HERE IS A SHORT list of the things you will wear and find when you are performing community service with Lupe Hidalgo, or perhaps some other person, on the side of a road for two hours:
A bright orange vest that makes you look like a deflated pumpkin.
Heavy work gloves.
A brimmed hat and reflective sunglasses, provided by the County Detention Center, that kind of make you look like a covert operative or a drug dealer, and which, you are sad to say, kind of make you feel cool and important and mysterious, which is good, because:
You will pick up some disgusting stuff.
There will be the usual smashed beer cans, tossed from cars. Some of these will still be a little full and you should know that beer in cans in 115-degree heat smells like the worst possible pee ever, so don’t spill it on yourself. Assume every can is loaded.
There will be cigarette butts, some lipsticked, some not. They, too, smell horrible in the heat.
There will be odd papers, Post-it notes with strange scribbles.
Candy wrappers.
There will be ID cards, like driver’s licenses and debit cards and EBT cards, strewn in a kind of line along the road, which makes you think of the mystery of how they got there. Lupe is interested, too, and whispers, “Bet there’s bodies out here they haven’t even found yet,” and raises her eyebrows. That makes you shiver, but the foreman glares at you, so you keep spearing cigarette butts with the stick.
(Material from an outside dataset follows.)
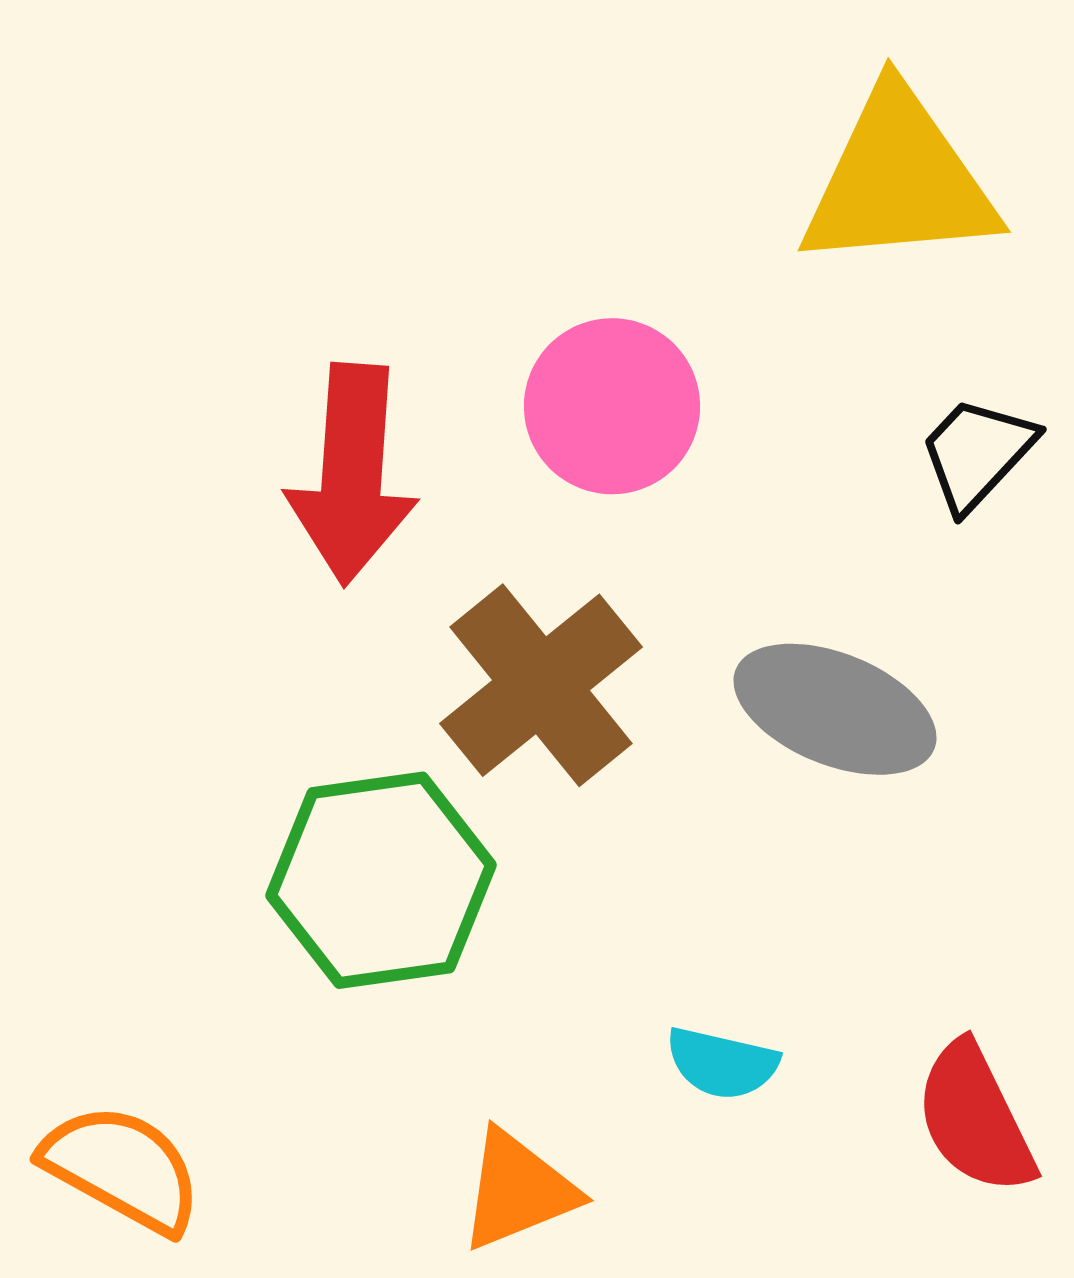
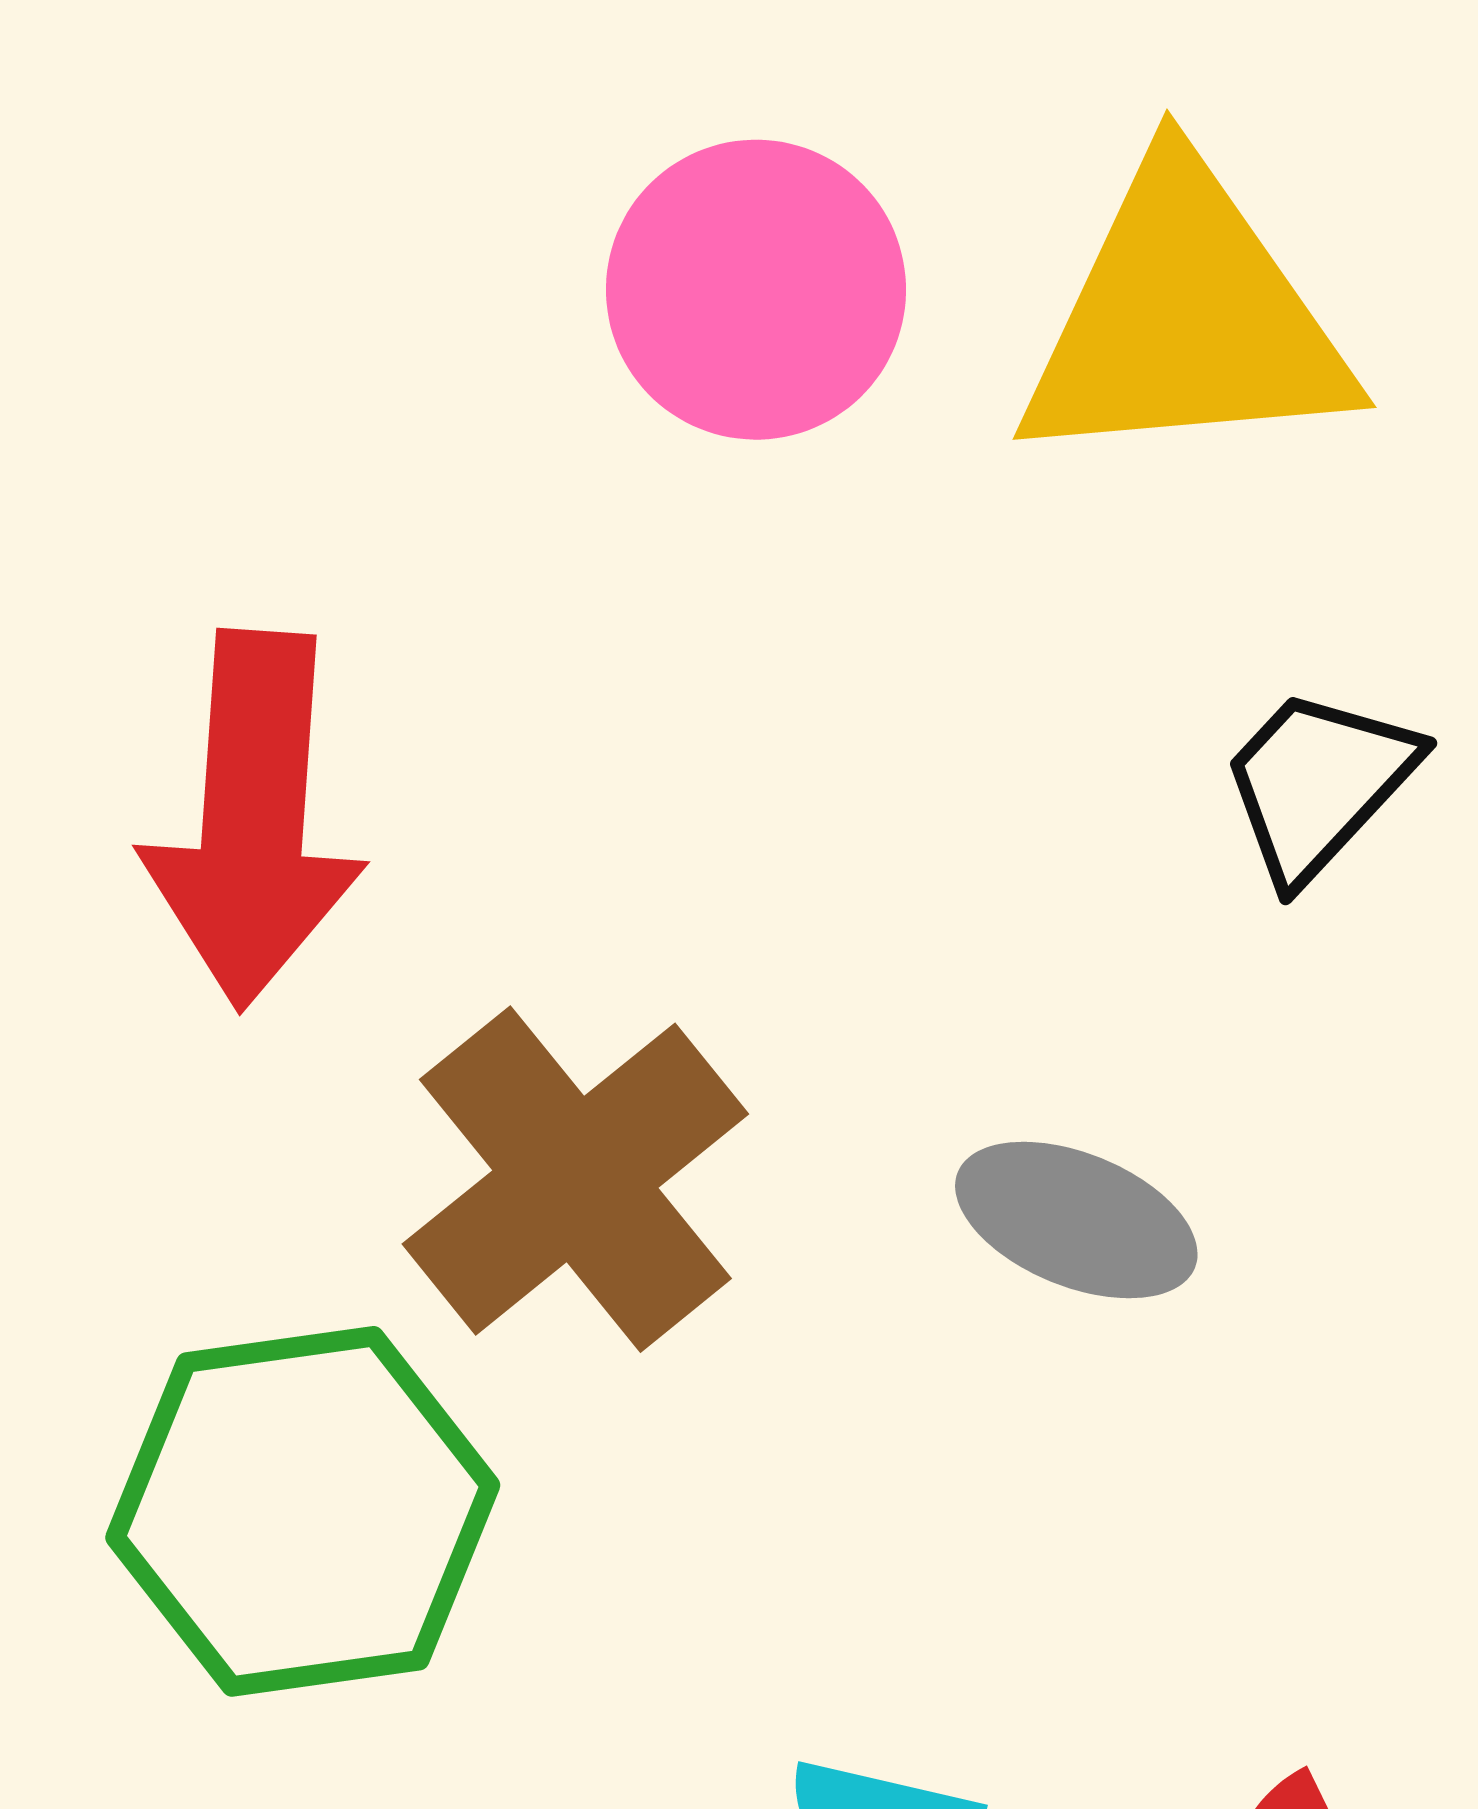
pink circle: (612, 406) -> (756, 290), moved
gray ellipse: (835, 709) -> (1076, 1220), size x0.7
There will be underwear. Also disgusting.
There will be diapers. See above. These are difficult to pick up properly if they are fairly fresh, and you never want to think of it again.
There will be makeup, pens, lone shoes, socks, hats, needles. And packets of what might be drugs, which have to go to the foreman immediately.
Sometimes, there are animals, but you aren’t allowed to touch them. The foreman has to call animal control.
“Disease, yo,” says Lupe knowingly, leaning on her pincher. Lupe is working hard to keep her scholarship. She wrote letters of apology to Mr. Jackson, the owner of the lawn ornament, the neighbors along the path the Jellymobile traveled. You go to teen AA meetings together that meet in Sierra Vista and you’re surprised who else is there, but you keep it quiet.
Lupe says, “Not my business. Not yours. Move forward, Tolliver, not back.” After the meetings, you go to Los Betos and gobble tacos. You swear you’ll never drink again. You like Lupe now, her humor and her hardness, her big heart and big mouth.
When she gets to the University of Arizona this fall, you’re going to meet up at the student union for coffee once a week. You made a promise. Your new house isn’t far from the university, just a bus ride and a short walk.